# Stored data
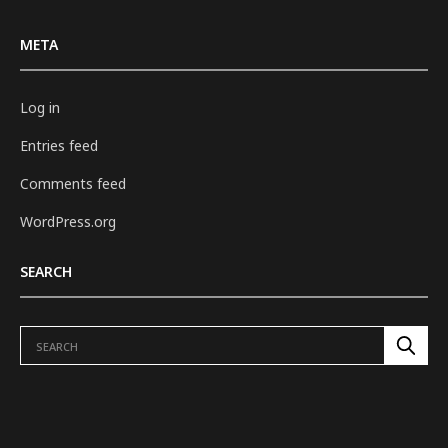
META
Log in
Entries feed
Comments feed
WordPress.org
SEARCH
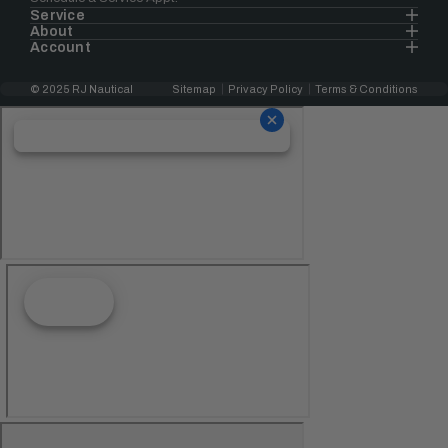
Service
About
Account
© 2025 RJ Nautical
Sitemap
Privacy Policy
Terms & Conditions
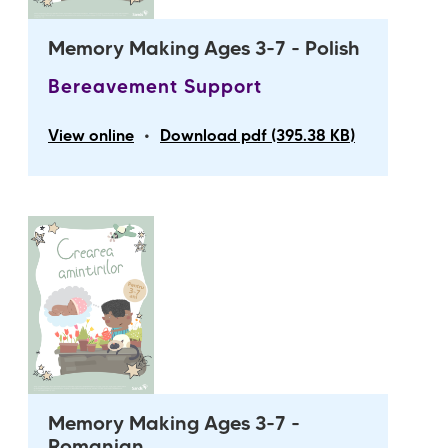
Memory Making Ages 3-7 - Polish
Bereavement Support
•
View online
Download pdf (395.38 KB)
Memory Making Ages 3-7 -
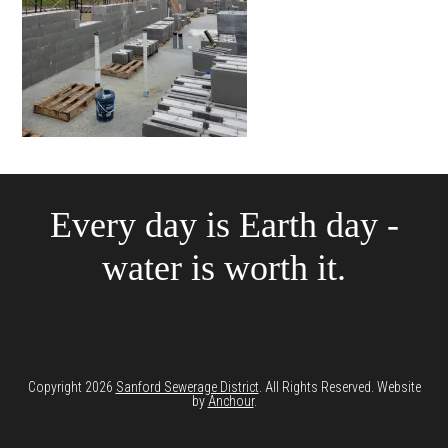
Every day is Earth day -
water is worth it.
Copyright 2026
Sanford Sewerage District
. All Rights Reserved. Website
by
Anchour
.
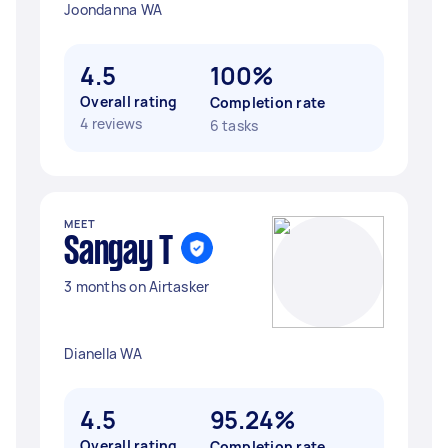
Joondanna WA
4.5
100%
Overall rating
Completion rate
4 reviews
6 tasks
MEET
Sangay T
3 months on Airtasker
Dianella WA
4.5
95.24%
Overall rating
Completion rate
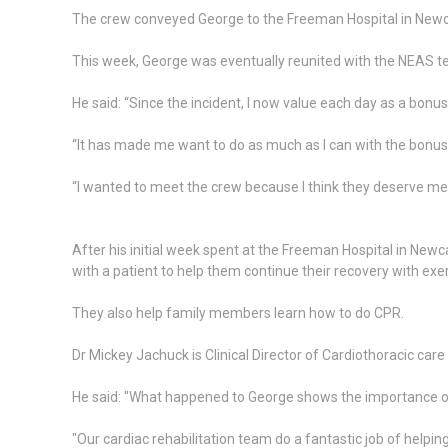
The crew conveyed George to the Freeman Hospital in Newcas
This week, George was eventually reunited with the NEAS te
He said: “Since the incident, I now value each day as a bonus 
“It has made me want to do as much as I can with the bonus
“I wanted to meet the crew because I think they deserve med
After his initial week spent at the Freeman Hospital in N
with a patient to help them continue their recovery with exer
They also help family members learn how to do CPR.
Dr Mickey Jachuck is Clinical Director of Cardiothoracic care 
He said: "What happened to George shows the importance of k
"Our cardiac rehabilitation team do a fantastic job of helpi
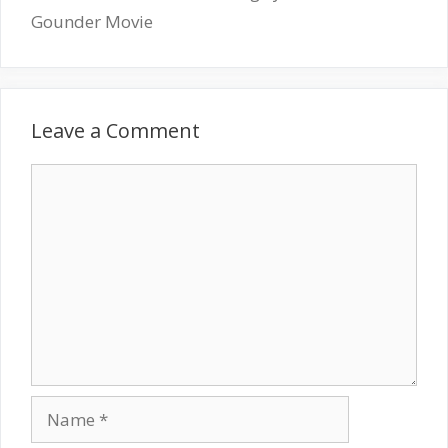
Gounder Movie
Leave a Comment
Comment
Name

* * *

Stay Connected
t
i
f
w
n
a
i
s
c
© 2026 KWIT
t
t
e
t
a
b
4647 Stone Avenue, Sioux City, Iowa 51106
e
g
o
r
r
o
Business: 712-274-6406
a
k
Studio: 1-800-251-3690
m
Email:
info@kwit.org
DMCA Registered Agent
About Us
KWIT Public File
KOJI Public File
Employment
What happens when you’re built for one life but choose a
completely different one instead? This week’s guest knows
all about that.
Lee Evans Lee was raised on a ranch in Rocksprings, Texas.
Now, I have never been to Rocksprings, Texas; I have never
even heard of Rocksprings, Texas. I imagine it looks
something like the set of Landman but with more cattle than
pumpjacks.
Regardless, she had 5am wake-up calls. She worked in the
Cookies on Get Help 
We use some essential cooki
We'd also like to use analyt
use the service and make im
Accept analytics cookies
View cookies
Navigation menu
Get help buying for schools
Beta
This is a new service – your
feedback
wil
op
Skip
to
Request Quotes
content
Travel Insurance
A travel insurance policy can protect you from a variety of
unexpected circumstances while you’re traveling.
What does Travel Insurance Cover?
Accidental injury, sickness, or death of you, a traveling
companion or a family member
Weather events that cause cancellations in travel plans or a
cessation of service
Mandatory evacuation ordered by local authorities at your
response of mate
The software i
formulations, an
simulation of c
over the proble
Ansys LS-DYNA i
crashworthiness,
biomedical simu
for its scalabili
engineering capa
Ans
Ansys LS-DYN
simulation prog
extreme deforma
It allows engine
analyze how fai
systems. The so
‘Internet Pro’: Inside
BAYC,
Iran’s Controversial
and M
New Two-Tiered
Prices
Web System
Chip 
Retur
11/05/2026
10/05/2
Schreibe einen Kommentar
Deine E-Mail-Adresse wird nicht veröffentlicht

---

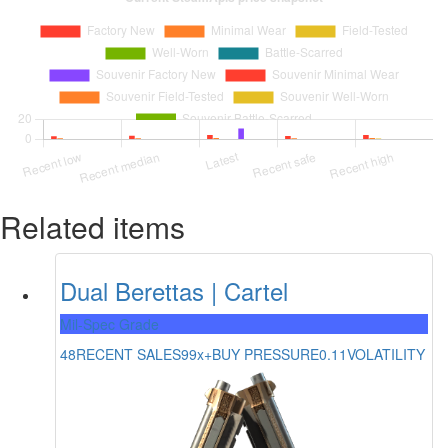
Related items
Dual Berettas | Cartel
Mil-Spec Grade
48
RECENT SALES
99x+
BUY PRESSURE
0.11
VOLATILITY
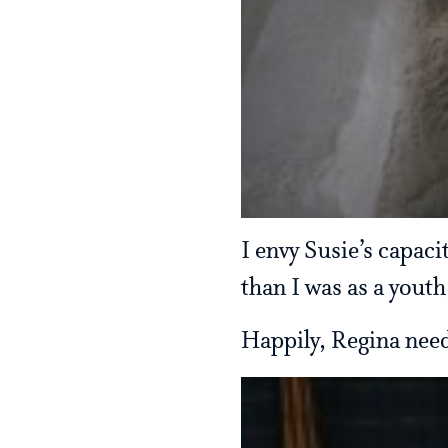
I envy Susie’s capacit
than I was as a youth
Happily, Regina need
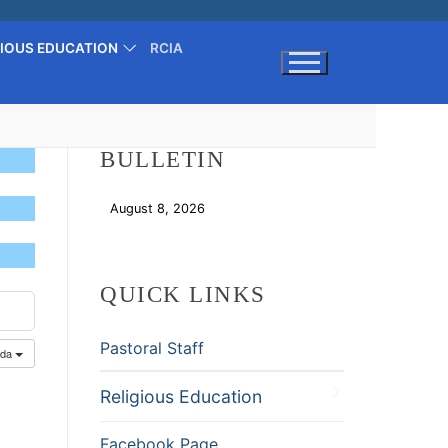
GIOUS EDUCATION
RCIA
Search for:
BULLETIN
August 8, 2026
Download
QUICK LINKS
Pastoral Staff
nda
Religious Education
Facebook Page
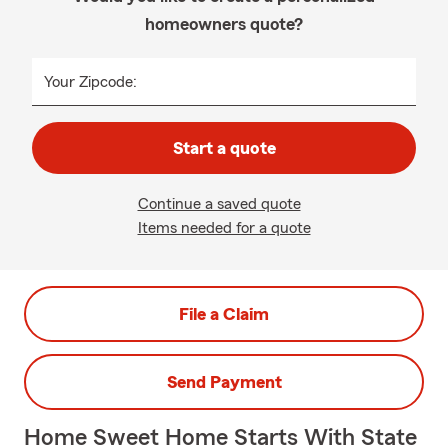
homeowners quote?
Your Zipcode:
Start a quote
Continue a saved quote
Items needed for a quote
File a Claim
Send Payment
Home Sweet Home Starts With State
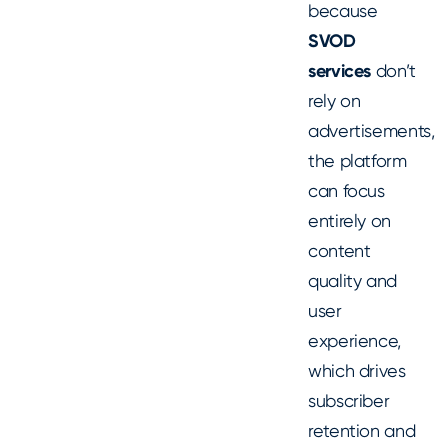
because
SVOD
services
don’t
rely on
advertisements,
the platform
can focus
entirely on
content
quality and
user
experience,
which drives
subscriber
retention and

# Problem statement
In the listing above, find the line with "Accept analytics cookies" and the line with "Deine E-Mail-Adresse wird", then print exactly those two lines and every line between them, and nothing more.

# Answer section
Accept analytics cookies
View cookies
Navigation menu
Get help buying for schools
Beta
This is a new service – your
feedback
wil
op
Skip
to
Request Quotes
content
Travel Insurance
A travel insurance policy can protect you from a variety of
unexpected circumstances while you’re traveling.
What does Travel Insurance Cover?
Accidental injury, sickness, or death of you, a traveling
companion or a family member
Weather events that cause cancellations in travel plans or a
cessation of service
Mandatory evacuation ordered by local authorities at your
response of mate
The software i
formulations, an
simulation of c
over the proble
Ansys LS-DYNA i
crashworthiness,
biomedical simu
for its scalabili
engineering capa
Ans
Ansys LS-DYN
simulation prog
extreme deforma
It allows engine
analyze how fai
systems. The so
‘Internet Pro’: Inside
BAYC,
Iran’s Controversial
and M
New Two-Tiered
Prices
Web System
Chip 
Retur
11/05/2026
10/05/2
Schreibe einen Kommentar
Deine E-Mail-Adresse wird nicht veröffentlicht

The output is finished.